===== INPUT RECORDS =====
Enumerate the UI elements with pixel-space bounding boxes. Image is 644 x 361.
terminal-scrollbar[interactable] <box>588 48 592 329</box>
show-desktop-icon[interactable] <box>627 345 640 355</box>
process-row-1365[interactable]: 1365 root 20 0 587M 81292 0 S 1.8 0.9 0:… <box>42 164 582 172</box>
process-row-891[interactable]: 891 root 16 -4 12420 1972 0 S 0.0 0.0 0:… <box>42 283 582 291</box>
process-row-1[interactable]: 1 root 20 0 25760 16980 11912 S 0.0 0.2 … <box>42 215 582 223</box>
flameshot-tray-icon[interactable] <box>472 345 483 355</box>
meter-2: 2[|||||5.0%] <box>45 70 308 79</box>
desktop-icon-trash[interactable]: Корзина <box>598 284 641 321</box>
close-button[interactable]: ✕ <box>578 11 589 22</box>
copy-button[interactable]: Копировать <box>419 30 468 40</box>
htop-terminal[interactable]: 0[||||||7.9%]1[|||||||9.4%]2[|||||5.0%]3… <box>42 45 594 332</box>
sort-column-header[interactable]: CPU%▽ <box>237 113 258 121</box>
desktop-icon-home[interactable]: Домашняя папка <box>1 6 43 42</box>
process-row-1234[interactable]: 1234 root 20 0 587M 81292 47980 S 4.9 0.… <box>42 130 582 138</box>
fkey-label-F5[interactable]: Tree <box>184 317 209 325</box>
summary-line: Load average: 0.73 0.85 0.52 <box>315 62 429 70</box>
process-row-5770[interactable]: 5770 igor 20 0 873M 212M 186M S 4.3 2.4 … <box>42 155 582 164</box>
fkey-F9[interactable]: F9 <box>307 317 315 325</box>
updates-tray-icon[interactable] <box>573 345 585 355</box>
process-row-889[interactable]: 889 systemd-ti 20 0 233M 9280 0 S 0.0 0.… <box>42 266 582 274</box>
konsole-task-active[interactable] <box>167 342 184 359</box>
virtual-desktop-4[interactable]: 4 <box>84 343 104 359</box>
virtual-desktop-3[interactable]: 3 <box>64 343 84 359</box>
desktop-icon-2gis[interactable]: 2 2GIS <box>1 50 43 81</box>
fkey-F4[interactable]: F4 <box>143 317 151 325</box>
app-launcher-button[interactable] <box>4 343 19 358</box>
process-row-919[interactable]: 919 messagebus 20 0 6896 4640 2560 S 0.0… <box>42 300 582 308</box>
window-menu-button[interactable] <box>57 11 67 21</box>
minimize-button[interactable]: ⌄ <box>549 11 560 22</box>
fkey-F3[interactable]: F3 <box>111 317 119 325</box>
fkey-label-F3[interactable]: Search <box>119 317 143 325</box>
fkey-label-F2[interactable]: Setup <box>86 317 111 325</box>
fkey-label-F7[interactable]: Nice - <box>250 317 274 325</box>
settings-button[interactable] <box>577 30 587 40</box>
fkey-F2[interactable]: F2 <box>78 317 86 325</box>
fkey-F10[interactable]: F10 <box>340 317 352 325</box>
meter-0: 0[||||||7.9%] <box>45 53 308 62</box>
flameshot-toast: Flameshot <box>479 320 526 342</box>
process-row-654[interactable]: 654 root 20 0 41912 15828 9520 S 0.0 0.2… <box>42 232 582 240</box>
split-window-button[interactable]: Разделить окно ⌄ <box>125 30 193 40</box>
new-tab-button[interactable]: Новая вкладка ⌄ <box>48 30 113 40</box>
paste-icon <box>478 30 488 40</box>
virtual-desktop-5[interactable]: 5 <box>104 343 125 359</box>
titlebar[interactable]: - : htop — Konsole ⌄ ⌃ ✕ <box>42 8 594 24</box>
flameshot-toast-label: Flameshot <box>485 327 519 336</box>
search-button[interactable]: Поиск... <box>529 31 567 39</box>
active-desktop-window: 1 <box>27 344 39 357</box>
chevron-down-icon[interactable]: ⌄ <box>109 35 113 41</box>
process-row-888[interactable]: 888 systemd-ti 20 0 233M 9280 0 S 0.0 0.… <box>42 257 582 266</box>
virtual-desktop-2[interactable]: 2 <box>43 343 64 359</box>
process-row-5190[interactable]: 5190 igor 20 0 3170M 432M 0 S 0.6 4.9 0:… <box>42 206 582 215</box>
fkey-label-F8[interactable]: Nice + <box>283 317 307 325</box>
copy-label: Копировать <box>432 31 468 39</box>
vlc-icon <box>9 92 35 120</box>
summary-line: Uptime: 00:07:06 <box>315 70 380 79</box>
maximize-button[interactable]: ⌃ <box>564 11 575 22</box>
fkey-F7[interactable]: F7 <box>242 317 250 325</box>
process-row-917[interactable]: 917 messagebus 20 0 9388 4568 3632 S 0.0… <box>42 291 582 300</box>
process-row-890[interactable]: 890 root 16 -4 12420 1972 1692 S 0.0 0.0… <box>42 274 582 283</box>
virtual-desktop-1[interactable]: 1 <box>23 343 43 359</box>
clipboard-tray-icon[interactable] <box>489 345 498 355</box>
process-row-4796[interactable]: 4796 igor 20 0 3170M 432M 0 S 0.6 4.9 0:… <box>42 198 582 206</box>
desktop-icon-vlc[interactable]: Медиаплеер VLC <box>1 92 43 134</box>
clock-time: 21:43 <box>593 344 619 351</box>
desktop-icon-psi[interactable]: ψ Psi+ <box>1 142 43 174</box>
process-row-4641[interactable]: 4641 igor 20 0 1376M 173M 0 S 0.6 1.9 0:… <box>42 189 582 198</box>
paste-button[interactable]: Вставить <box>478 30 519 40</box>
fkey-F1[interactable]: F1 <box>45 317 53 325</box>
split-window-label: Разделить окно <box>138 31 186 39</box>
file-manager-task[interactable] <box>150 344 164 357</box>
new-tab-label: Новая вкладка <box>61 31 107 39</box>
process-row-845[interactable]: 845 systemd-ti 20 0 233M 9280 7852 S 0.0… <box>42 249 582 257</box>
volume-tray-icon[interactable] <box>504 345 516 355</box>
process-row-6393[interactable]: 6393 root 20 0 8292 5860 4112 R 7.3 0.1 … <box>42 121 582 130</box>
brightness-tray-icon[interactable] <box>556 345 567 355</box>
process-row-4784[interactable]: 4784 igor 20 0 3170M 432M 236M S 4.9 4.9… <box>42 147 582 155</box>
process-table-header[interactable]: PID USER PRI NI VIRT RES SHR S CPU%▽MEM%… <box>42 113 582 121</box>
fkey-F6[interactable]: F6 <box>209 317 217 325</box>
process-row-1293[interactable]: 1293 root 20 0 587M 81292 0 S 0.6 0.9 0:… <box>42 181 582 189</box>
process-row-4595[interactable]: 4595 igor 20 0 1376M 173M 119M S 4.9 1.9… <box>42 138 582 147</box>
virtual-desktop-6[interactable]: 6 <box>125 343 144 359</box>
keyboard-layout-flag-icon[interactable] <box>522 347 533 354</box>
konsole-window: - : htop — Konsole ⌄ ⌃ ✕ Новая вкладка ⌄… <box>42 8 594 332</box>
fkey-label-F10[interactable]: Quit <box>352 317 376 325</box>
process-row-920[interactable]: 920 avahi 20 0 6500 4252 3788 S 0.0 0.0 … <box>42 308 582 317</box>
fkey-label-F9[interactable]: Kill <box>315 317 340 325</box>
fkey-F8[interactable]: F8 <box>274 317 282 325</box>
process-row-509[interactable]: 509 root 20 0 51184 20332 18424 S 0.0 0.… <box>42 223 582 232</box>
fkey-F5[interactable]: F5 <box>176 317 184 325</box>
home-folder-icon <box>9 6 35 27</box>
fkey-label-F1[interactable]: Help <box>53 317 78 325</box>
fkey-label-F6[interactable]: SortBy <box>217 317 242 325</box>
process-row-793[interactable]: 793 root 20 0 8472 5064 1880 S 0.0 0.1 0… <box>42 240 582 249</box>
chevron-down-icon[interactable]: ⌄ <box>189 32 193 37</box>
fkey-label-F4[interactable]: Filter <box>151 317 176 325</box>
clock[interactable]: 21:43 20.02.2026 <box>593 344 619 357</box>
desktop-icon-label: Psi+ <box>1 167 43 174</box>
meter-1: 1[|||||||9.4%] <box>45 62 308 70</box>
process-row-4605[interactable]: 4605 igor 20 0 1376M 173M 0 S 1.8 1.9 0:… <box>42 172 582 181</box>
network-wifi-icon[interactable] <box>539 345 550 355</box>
=====
WHAT THE EXERCISE ASKS
Tell how many lines of the listing include the word "paste"; the number alone is the answer.

EXERCISE RESPONSE
2